Deb Steele found her life's passion after she had a health scare that took her by surprise. In her 30s, she found out she had breast cancer.

“The diagnosis came out of the blue, I was working, I had a lump in my breast and it turned out to be cancerous,” said cancer survivor Deb Steele.

She says, that during her time battling cancer, her family also suffered.

“There's a lot of anxiety, and stress in the family. People need something comfortable and distracting that helps them get through the treatments,” said Steele.

Steele and 55-hundred others came out Saturday in the Upper Valley for the 33rd annual Prouty. The event has raised over 20 million dollars over the years to fund cancer research and patient and family support programs. For event organizers, having a strong community behind it makes it all happen.

“Without the hundreds and hundreds of volunteers this event wouldn't happen. Without the money raised, this event wouldn't have the impact it has, the tents go up, the people help traffic, they help food,” said event director Jean Brown.

Some rode bikes completing a variety of distances.

“It is pretty amazing, I mean it is the biggest thing that happens in the Upper Valley all year long,” said Brian Nolan of Hartford, Vt.

Others walked and ran but all raised funds to help those battling the disease.

“A good reason to support all the people that have cancer, and have survived cancer,” said Stephanie Fullerton, Prouty participant.

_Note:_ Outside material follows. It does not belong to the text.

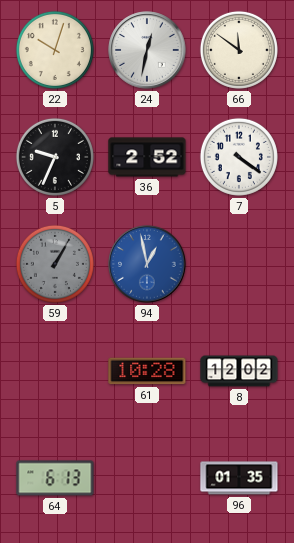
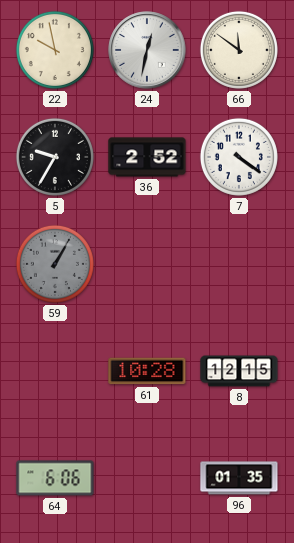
22: 10:03 -> 9:58
5: 9:34 -> 9:35
94: 12:58 -> none
8: 12:02 -> 12:15
64: 6:13 -> 6:06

“It's important to all of us. I mean, I don't know anyone that's not touched by cancer in some way,” said Anna Lewis of Barnard, Vt.

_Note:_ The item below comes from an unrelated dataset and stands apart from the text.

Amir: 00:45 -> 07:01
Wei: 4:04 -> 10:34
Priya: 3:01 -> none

Like cancer survivor Deb Steele.

“I have been cancer free since then and you know, knock on wood, but I still get checkups every year. This is just my passion now,” said Steele.

Steele now works as a manager at the Norris Cotton Cancer Center, one of the recipients of funds raised Saturday. The center provides services and classes to those who need help sometimes just as much as those battling the disease families of cancer patients.

The Prouty first began in 1982 when 4 nurses biked through the White Mountains to honor their friend Audrey Prouty who died of ovarian cancer. This year's event raised more than 2 point 5 million dollars.